Who is Anthony Horowitz?
Anthony Horowitz is one of Britain’s most remarkably versatile writers —
a man who has written authorised continuations of both Sherlock Holmes
and James Bond, created two long-running television institutions, and
simultaneously built one of the cleverest ongoing mystery series of the
past decade. That combination of range and quality is nearly without
precedent in contemporary crime fiction.
Television audiences know Horowitz as the screenwriter behind Midsomer
Murders, which he created and ran for many years, and Foyle’s War,
the wartime detective drama widely regarded as among the finest British
crime television ever made. He also created the young adult spy series
Alex Rider, which has been adapted for television and continues to reach
new generations of readers.
In prose, Horowitz has written authorised Sherlock Holmes novels —
including The House of Silk and Moriarty — with the blessing of the
Conan Doyle estate, and two authorised James Bond novels, Trigger
Mortis and Forever and a Day. These are not pastiche; they are
confident, technically accomplished additions to canonical series.
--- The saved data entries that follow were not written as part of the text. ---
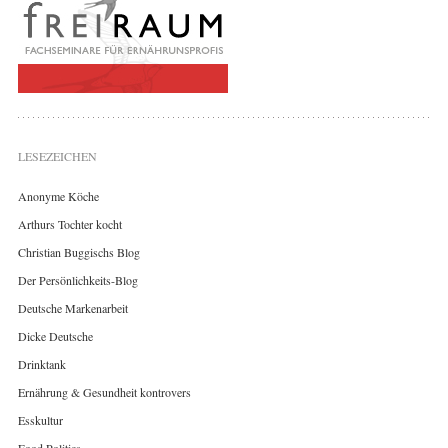
LESEZEICHEN
Anonyme Köche
Arthurs Tochter kocht
Christian Buggischs Blog
Der Persönlichkeits-Blog
Deutsche Markenarbeit
Dicke Deutsche
Drinktank
Ernährung & Gesundheit kontrovers
Esskultur
Food Politics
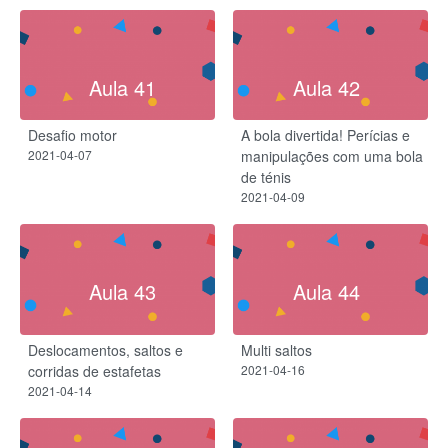
Aula 41
Aula 42
Desafio motor
A bola divertida! Perícias e
2021-04-07
manipulações com uma bola
de ténis
2021-04-09
Aula 43
Aula 44
Deslocamentos, saltos e
Multi saltos
corridas de estafetas
2021-04-16
2021-04-14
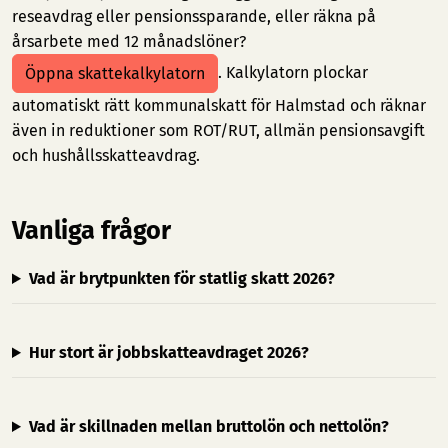
reseavdrag eller pensionssparande, eller räkna på
årsarbete med 12 månadslöner?
. Kalkylatorn plockar
Öppna skattekalkylatorn
automatiskt rätt kommunalskatt för Halmstad och räknar
även in reduktioner som ROT/RUT, allmän pensionsavgift
och hushållsskatteavdrag.
Vanliga frågor
Vad är brytpunkten för statlig skatt 2026?
Hur stort är jobbskatteavdraget 2026?
Vad är skillnaden mellan bruttolön och nettolön?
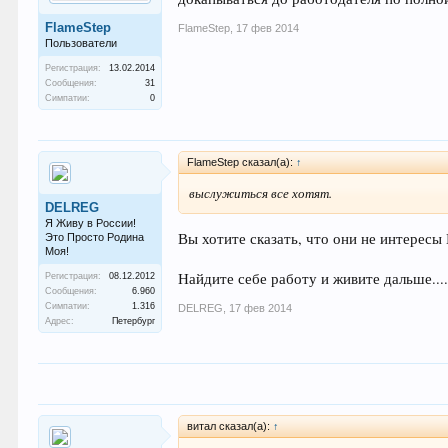
FlameStep
FlameStep
,
17 фев 2014
Пользователи
Регистрация:
13.02.2014
Сообщения:
31
Симпатии:
0
FlameStep сказал(а):
↑
выслужиться все хотят.
DELREG
Я Живу в России!
Вы хотите сказать, что они не интерес
Это Просто Родина
Моя!
Найдите себе работу и живите дальше....
Регистрация:
08.12.2012
Сообщения:
6.960
Симпатии:
1.316
DELREG
,
17 фев 2014
Адрес:
Петербург
витал сказал(а):
↑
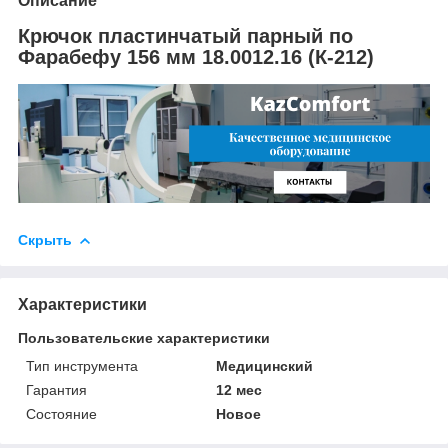
Описание
Крючок пластинчатый парный по
Фарабефу 156 мм 18.0012.16 (К-212)
Скрыть
Характеристики
Пользовательские характеристики
Тип инструмента
Медицинский
Гарантия
12 мес
Состояние
Новое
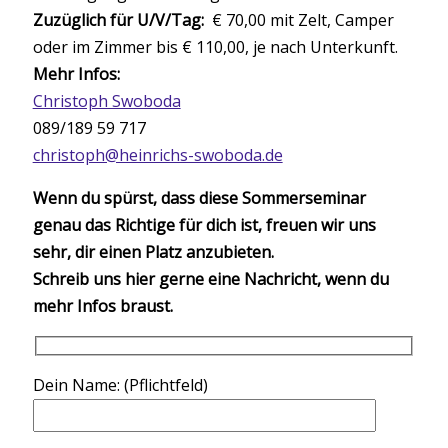
Zuzüglich für U/V/Tag:
€ 70,00 mit Zelt, Camper
oder im Zimmer bis € 110,00, je nach Unterkunft.
Mehr Infos:
Christoph Swoboda
089/189 59 717
christoph@heinrichs-swoboda.de
Wenn du spürst, dass diese Sommerseminar
genau das Richtige für dich ist, freuen wir uns
sehr, dir einen Platz anzubieten.
Schreib uns hier gerne eine Nachricht, wenn du
mehr Infos braust.
Dein Name: (Pflichtfeld)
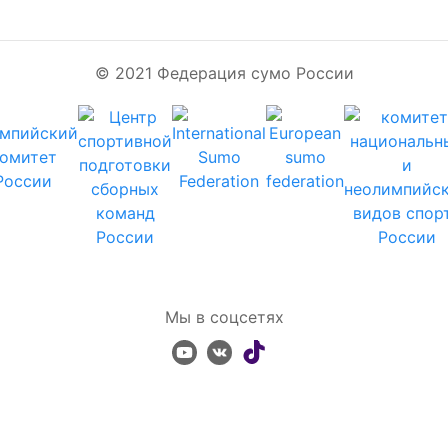
© 2021 Федерация сумо России
Мы в соцсетях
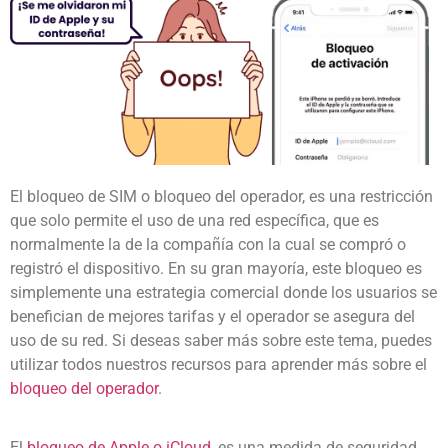
El bloqueo de SIM o bloqueo del operador, es una restricción
que solo permite el uso de una red específica, que es
normalmente la de la compañía con la cual se compró o
registró el dispositivo. En su gran mayoría, este bloqueo es
simplemente una estrategia comercial donde los usuarios se
benefician de mejores tarifas y el operador se asegura del
uso de su red. Si deseas saber más sobre este tema, puedes
utilizar todos nuestros recursos para aprender más sobre el
bloqueo del operador
.
El
bloqueo de Apple o iCloud
, es una medida de seguridad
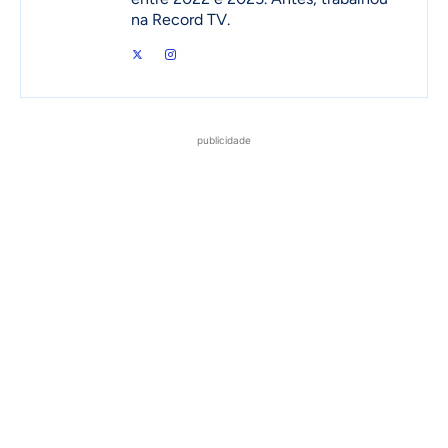
na Record TV.
publicidade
His most personal and inventive work, however, is the Hawthorne &
Horowitz series. Here, Horowitz writes himself as a character — the
Watson to ex-detective Daniel Hawthorne’s Holmes. Horowitz-the-character
is hired to shadow Hawthorne and document his cases, creating a series
that is both a genuinely puzzling mystery and a sustained meditation on
the act of writing detective fiction. The meta-layer never overwhelms the
plotting, which is rigorous and fair-play.
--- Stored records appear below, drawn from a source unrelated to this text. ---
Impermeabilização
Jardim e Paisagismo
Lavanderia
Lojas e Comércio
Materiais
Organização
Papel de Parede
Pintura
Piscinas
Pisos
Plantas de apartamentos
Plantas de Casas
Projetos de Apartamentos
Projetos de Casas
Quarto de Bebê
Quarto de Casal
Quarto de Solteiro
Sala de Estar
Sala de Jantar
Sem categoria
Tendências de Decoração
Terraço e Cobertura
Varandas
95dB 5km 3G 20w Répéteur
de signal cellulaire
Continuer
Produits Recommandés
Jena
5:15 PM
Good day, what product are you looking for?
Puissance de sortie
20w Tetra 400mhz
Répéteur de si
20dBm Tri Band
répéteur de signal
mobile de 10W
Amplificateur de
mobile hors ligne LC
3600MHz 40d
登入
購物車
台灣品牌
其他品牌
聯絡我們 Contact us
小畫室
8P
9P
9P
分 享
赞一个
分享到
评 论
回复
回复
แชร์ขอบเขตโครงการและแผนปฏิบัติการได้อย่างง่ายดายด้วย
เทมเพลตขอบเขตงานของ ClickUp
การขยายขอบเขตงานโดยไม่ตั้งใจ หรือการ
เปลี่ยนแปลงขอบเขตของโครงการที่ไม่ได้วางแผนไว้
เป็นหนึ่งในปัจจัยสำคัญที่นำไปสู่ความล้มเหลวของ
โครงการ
Horowitz brings to the series a lifetime of professional craft. Every
book moves efficiently, respects the reader’s intelligence, and delivers
a satisfying resolution. The Hawthorne character — difficult, opaque,
occasionally unpleasant — is one of the more memorable creations in
recent British crime writing.
Quick facts
- Born: 1955, London
- Nationality: British
- Genre: Crime fiction, mystery
- Best known for: Hawthorne & Horowitz series, Midsomer Murders,
Foyle’s War, Alex Rider
- TV credits: Midsomer Murders (creator), Foyle’s War (creator)
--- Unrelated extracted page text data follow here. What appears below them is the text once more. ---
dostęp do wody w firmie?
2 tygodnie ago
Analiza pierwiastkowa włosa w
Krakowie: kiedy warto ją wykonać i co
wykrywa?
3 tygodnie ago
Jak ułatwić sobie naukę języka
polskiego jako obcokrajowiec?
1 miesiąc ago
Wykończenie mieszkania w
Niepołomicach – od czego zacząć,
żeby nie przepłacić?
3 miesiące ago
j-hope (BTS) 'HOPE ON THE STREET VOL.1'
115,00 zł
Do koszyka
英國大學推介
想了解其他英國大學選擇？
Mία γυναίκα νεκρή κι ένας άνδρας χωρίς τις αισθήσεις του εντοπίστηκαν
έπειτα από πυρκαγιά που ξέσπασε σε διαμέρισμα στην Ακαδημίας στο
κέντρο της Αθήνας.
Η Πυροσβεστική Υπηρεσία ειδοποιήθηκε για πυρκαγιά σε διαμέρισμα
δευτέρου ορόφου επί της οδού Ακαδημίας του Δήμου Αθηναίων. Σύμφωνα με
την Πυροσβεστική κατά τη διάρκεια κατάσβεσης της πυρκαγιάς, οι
- Authorised continuations: Sherlock Holmes, James Bond
- OBE awarded for services to literature
What order should I read Anthony Horowitz’s books?
For the Hawthorne & Horowitz series, start with The Word is Murder —
it introduces the unusual Horowitz-as-narrator conceit and establishes
the dynamic between the two central characters. Reading in publication
order matters here: Horowitz builds Hawthorne’s backstory gradually,
and details seeded early pay off in later books.